Rapid7 Insight VM CVSS Ratings rapidly changing / disrupting established evaluations and workflow

InsightVM
1

Hello,

starting with the content updates of Tue, 2025-02-18, we see extensive changes in the CVSS ratings of vulnerabilites (especially those w/o CVE-entries @ NIST), having a very negative impact on the usability of Insight VM.

To illustrate: A simple, established scope defining query (checking for fulfilled patching SLAs) like (sample):

asset.groups IN [‘asset group’] && asset.os.family CONTAINS ‘windows’
vulnerability.cvssScore >= 7
finding.firstFound <= /NOW - PXD/

where X is 30, 60, 90, 120

delivered

  1. a stabled result of 0 until 2025-02-18 morning (simply because the Win Srv env here always kept up-to-date).

  2. In the afternoon of the same day the result was 7 vulns on almost all assets.

  3. In the afternoon of 2025-02-19 it was 20 vulns on almost all assets.

All of that w/o any changes on the assets of course, only caused by R7 changing the CVSS ratings of quite a substantial amount of vulnerabilities.

A massive change like that w/o the chance to coordinate and perhaps opt-out for a certain time should not happen.

And there is no documentation anywhere regarding those changes, the content update documentation contains nothing regarding the entries that changed. No reasons, nothing.

This not massively disrupts established workflows, the newly introduced CVSS ratings are partly erratic and simply obviously wrong.

Sample:

X.509 Server Certificate Will Expire Within 30 Days receives 9.1 (vector: CVSS:3.0/AV:N/AC:L/PR:N/UI:N/S:U/C:H/I:H/A:N)
X.509 Server Certificate Is Invalid/Expired receives 7.5 (vector: CVSS:3.0/AV:N/AC:L/PR:N/UI:N/S:U/C:H/I:N/A:N)

No need to explain why this is obviously wrong.

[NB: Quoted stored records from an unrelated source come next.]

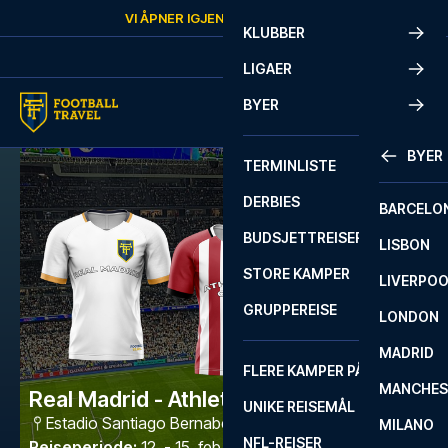
Skip to content
VI ÅPNER IGJEN
TIRSDAG
KL.
10:00
KLUBBER
LIGAER
BYER
BYER
TERMINLISTE
DERBIES
BARCELO
BUDSJETTREISER
LISBON
STORE KAMPER
LIVERPO
GRUPPEREISE
LONDON
MADRID
FLERE KAMPER PÅ ÉN REISE
MANCHES
Real Madrid - Athletic Bilbao
UNIKE REISEMÅL
Estadio Santiago Bernabéu
,
Madrid
MILANO
NFL-REISER
Reiseperiode
:
12. - 15. feb. 2027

  • Are those changes related to the very brief email from R7 of 2025-01-28 (“Upcoming changes to your risk scores”)? Don’t want to jump to anything, but those partly erratic CVSS values look a bit like something following a halluziation.
  • Anybody else experiencing this as disruptive as we are?

BR
Robert F.

2

Robert,

I noticed this on my end as well starting on February 18th and then noticed the scores reverting back to their original status a couple of days later. From looking through the vulnerabilities that changed it appear that some older items, mostly those related to SSL/TLS vulnerabilities were updated to have a CVSS v3 score, which did not exist for them previously. I was wondering if it had something to do with the announcement of Rapid7 using AI to assist with the vulnerability scoring.

I was going to open a case with support to ask about this change and if anything else like this is expected in the near future, but it would be nice for someone from Rapid7 to comment on here or perhaps they could publish a blog post or email regarding this issue.

3

For more information on the AI-Generated CVSS scores, we have a public blog post Rapid7 Enhances CVE Assessment with AI-Powered Vulnerability Scoring | Rapid7 Blog and also updated documentation here Working with vulnerabilities | InsightVM Documentation

These AI-Generated scores are only provided where there is no human provided score, and ensures risk prioritisation is more accurate, and if a human generated score becomes available, then we will update it.

As part of rolling out this feature, and updating thousands of historical, underscored vulnerabilities, there was an edge case where the model picked up some of our older, security best practice checks, and added scores to these. As you have seen, we quickly reverted this change for this very small number of checks.

We are confident that going forward, these AI-Generated scores will provide great value in providing more accurate risk prioritisation despite the growing problem of slower analysis by agencies such as NIST.